**ABOUT THIS EXERCISE**
Print every entry exactly as written and exclude all images.

**THE DATA**
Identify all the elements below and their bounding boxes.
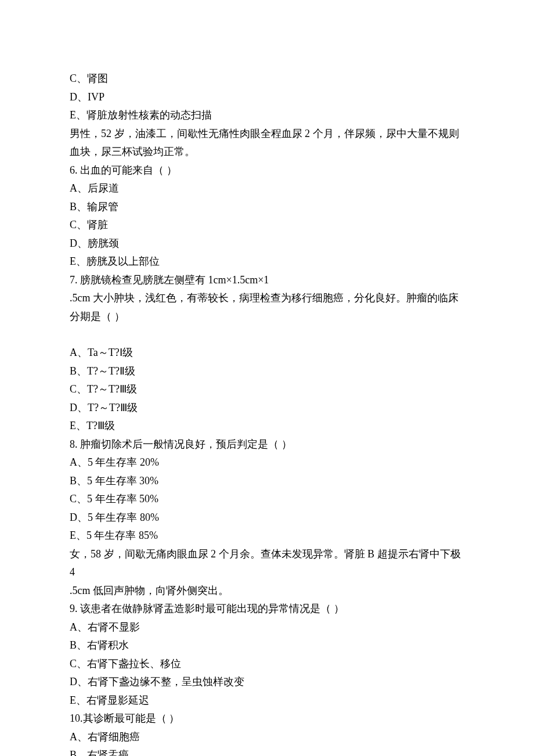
option-b: B、右肾积水 — [70, 636, 464, 655]
option-a: A、Ta～T?Ⅰ级 — [70, 344, 464, 362]
option-e: E、右肾显影延迟 — [70, 692, 464, 710]
option-c: C、肾脏 — [70, 216, 464, 235]
case-description: 男性，52 岁，油漆工，间歇性无痛性肉眼全程血尿 2 个月，伴尿频，尿中大量不规… — [70, 125, 464, 161]
option-d: D、T?～T?Ⅲ级 — [70, 399, 464, 417]
text-line: E、肾脏放射性核素的动态扫描 — [70, 106, 464, 125]
option-d: D、5 年生存率 80% — [70, 509, 464, 527]
question-10: 10.其诊断最可能是（ ） — [70, 710, 464, 728]
option-c: C、右肾下盏拉长、移位 — [70, 655, 464, 674]
text-line: C、肾图 — [70, 70, 464, 88]
option-b: B、T?～T?Ⅱ级 — [70, 362, 464, 381]
question-6: 6. 出血的可能来自（ ） — [70, 161, 464, 180]
option-d: D、膀胱颈 — [70, 235, 464, 253]
option-e: E、T?Ⅲ级 — [70, 417, 464, 435]
option-a: A、右肾不显影 — [70, 618, 464, 637]
question-9: 9. 该患者在做静脉肾盂造影时最可能出现的异常情况是（ ） — [70, 600, 464, 618]
option-a: A、后尿道 — [70, 179, 464, 198]
text-line: D、IVP — [70, 88, 464, 107]
option-a: A、5 年生存率 20% — [70, 453, 464, 472]
option-b: B、右肾盂癌 — [70, 746, 464, 756]
case-description-part1: 女，58 岁，间歇无痛肉眼血尿 2 个月余。查体未发现异常。肾脏 B 超提示右肾… — [70, 545, 464, 582]
question-7-part2: .5cm 大小肿块，浅红色，有蒂较长，病理检查为移行细胞癌，分化良好。肿瘤的临床… — [70, 289, 464, 326]
question-8: 8. 肿瘤切除术后一般情况良好，预后判定是（ ） — [70, 435, 464, 454]
option-a: A、右肾细胞癌 — [70, 728, 464, 747]
question-7-part1: 7. 膀胱镜检查见膀胱左侧壁有 1cm×1.5cm×1 — [70, 271, 464, 290]
option-c: C、T?～T?Ⅲ级 — [70, 380, 464, 399]
option-e: E、膀胱及以上部位 — [70, 253, 464, 271]
option-e: E、5 年生存率 85% — [70, 527, 464, 545]
option-b: B、输尿管 — [70, 198, 464, 217]
option-c: C、5 年生存率 50% — [70, 490, 464, 509]
case-description-part2: .5cm 低回声肿物，向肾外侧突出。 — [70, 582, 464, 600]
document-content: C、肾图 D、IVP E、肾脏放射性核素的动态扫描 男性，52 岁，油漆工，间歇… — [70, 70, 464, 756]
option-b: B、5 年生存率 30% — [70, 472, 464, 491]
blank-line — [70, 326, 464, 344]
option-d: D、右肾下盏边缘不整，呈虫蚀样改变 — [70, 673, 464, 692]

**PROBLEM SOLUTION**
Identify all the elements below and their bounding boxes.
option-b: B、右肾积水 — [70, 636, 464, 655]
option-a: A、Ta～T?Ⅰ级 — [70, 344, 464, 362]
option-e: E、右肾显影延迟 — [70, 692, 464, 710]
option-c: C、肾脏 — [70, 216, 464, 235]
case-description: 男性，52 岁，油漆工，间歇性无痛性肉眼全程血尿 2 个月，伴尿频，尿中大量不规… — [70, 125, 464, 161]
option-d: D、T?～T?Ⅲ级 — [70, 399, 464, 417]
text-line: E、肾脏放射性核素的动态扫描 — [70, 106, 464, 125]
option-d: D、5 年生存率 80% — [70, 509, 464, 527]
question-10: 10.其诊断最可能是（ ） — [70, 710, 464, 728]
option-c: C、右肾下盏拉长、移位 — [70, 655, 464, 674]
text-line: C、肾图 — [70, 70, 464, 88]
option-b: B、T?～T?Ⅱ级 — [70, 362, 464, 381]
question-6: 6. 出血的可能来自（ ） — [70, 161, 464, 180]
option-d: D、膀胱颈 — [70, 235, 464, 253]
option-e: E、T?Ⅲ级 — [70, 417, 464, 435]
option-a: A、右肾不显影 — [70, 618, 464, 637]
question-9: 9. 该患者在做静脉肾盂造影时最可能出现的异常情况是（ ） — [70, 600, 464, 618]
option-a: A、后尿道 — [70, 179, 464, 198]
text-line: D、IVP — [70, 88, 464, 107]
option-a: A、5 年生存率 20% — [70, 453, 464, 472]
option-b: B、右肾盂癌 — [70, 746, 464, 756]
case-description-part1: 女，58 岁，间歇无痛肉眼血尿 2 个月余。查体未发现异常。肾脏 B 超提示右肾… — [70, 545, 464, 582]
question-7-part2: .5cm 大小肿块，浅红色，有蒂较长，病理检查为移行细胞癌，分化良好。肿瘤的临床… — [70, 289, 464, 326]
question-8: 8. 肿瘤切除术后一般情况良好，预后判定是（ ） — [70, 435, 464, 454]
option-a: A、右肾细胞癌 — [70, 728, 464, 747]
question-7-part1: 7. 膀胱镜检查见膀胱左侧壁有 1cm×1.5cm×1 — [70, 271, 464, 290]
option-c: C、T?～T?Ⅲ级 — [70, 380, 464, 399]
option-e: E、膀胱及以上部位 — [70, 253, 464, 271]
option-e: E、5 年生存率 85% — [70, 527, 464, 545]
option-b: B、输尿管 — [70, 198, 464, 217]
option-c: C、5 年生存率 50% — [70, 490, 464, 509]
case-description-part2: .5cm 低回声肿物，向肾外侧突出。 — [70, 582, 464, 600]
document-content: C、肾图 D、IVP E、肾脏放射性核素的动态扫描 男性，52 岁，油漆工，间歇… — [70, 70, 464, 756]
option-b: B、5 年生存率 30% — [70, 472, 464, 491]
blank-line — [70, 326, 464, 344]
option-d: D、右肾下盏边缘不整，呈虫蚀样改变 — [70, 673, 464, 692]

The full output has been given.